Everything you need to know about lung transplants for COPD.

Many Americans living with chronic lung disease, such as chronic obstructive pulmonary disease (COPD), can often find themselves looking for relief from their symptoms. For some, traditional treatment options such as bronchodilator inhalers and corticosteroids are insufficient, treating only symptoms rather than disease progression.
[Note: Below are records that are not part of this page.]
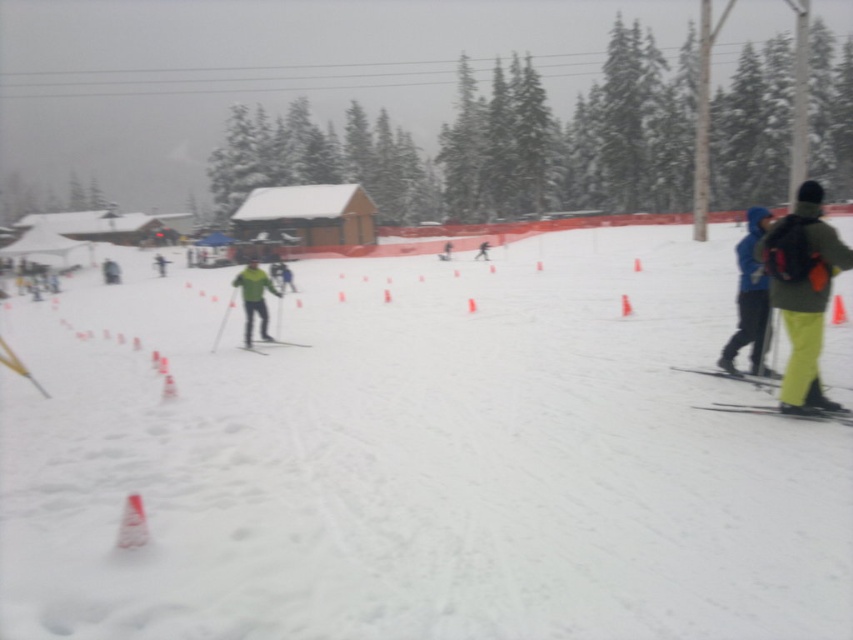 Between green fabric jacket at right and green matte jacket at center, which one is positioned higher?

green matte jacket at center

Is point (820, 221) farther from viewer compared to point (260, 333)?

No, (820, 221) is in front of (260, 333).

Based on the photo, who is more forward, (811, 252) or (236, 284)?

Point (811, 252) is in front.

Find the location of a particular element. The image size is (853, 640). green fabric jacket at right is located at coordinates (804, 292).

Who is shorter, yellow matte ski at lower right or matte green ski at center?

Standing shorter between the two is yellow matte ski at lower right.

Is yellow matte ski at lower right to the right of matte green ski at center from the viewer's perspective?

Yes, yellow matte ski at lower right is to the right of matte green ski at center.

Is point (764, 412) in front of point (254, 352)?

Yes.

This screenshot has width=853, height=640. Identify the location of yellow matte ski at lower right. (784, 412).

Does blue fleece jacket at right appear on the left side of yellow matte ski at lower right?

No, blue fleece jacket at right is not to the left of yellow matte ski at lower right.

Is blue fleece jacket at right thinner than yellow matte ski at lower right?

No.

Is point (751, 268) closer to camera compared to point (753, 412)?

No, (751, 268) is behind (753, 412).

Where is `blue fleece jacket at right`? This screenshot has width=853, height=640. blue fleece jacket at right is located at coordinates (749, 298).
Although there are effective alternative treatment options available, many look first to lung transplants for COPD. However, though lung transplants can significantly improve quality of life within patients, the procedure is not without its downsides.

With your health in mind, the Lung Institute is here to break down everything you need to know about Lung Transplants for COPD: The Facts Behind Invasive Treatments.

Getting a Lung Transplant- An Overview

Although it may seem obvious, a lung transplant is not a simple surgery. In fact, it is extraordinarily complex, dangerous, time-consuming and expensive. Aside from the high costs and pre-screening conditions necessary to qualify (have severe lung disease but healthy enough to have the surgery), a general overview of the steps to receiving a lung are difficult to progress with 22 people dying every day from the lack of available organs for transplant.

Here are the general steps to getting a lung transplant:

  • A doctor refers the patient to a regional transplant center
  • During this visit, doctors, psychologists, social workers and staff will gather information from the patient (this may take weeks or months) examining physical health, family and social support, finances, psychological makeup and any other medical conditions or concerns.
  • Once testing is completed, a patient will be either confirmed or denied. If confirmed for a transplant, the patient’s name will be added to a regional and national organ recipient list.
  • In placement on this list, a Lung Allocation Score is used to determine ranking, this score is based on how likely the patient is to live without a lung transplant, as well as how long a patient is expected to live after a transplant.
  • When a set of lungs becomes available, the candidate will be immediately called to a transplant center to prepare for surgery.

After surgery, a patient can expect a recovery time of roughly two weeks to a month or longer. However, after surgery, the real work begins with the introduction of regular immune-suppressive drugs, frequent doctor visits, as well as physical therapy and rehabilitation exercises.

Lung Transplants for COPD: The Facts Behind Invasive Treatments

Potential Benefits and Drawbacks of Lung Transplants for COPD         

Although receiving a lung transplant is a long and arduous road, the benefits of a successful transplant are generally undeniable.


  • 80% of people recovering from a lung transplant surgery say they have no limitations on their physical activity.
  • For those surviving five years or more, nearly 40% continue to work at least part time.
  • Lung transplantation dramatically improves short-term quality of life

However, despite the life-altering benefits of a lung transplant, the procedure is not without its own drawbacks. Lung transplant surgery is an incredibly invasive procedure, and for seniors, this form of surgery is inherently dangerous even within the best standards. Here are a few other drawbacks:


  • A lung transplant is an incredibly expensive procedure, estimated costs beginning at $735k
  • Complications from a lung transplant are inevitable
  • Long-term survival after a lung transplant is not as promising as it is after other organ transplants, like kidney or liver.
    • 80% of people survive at least one year after lung transplant
    • 55-70% of people survive at least one year after lung transplant
  • Lung transplants patients see some of the highest rates of acute rejection than most other solid-transplant recipients.
  • Age at the time of transplant is the most important factor influencing lung transplant survival, and patients 60 or 65 are known to cause hesitation in transplant centers.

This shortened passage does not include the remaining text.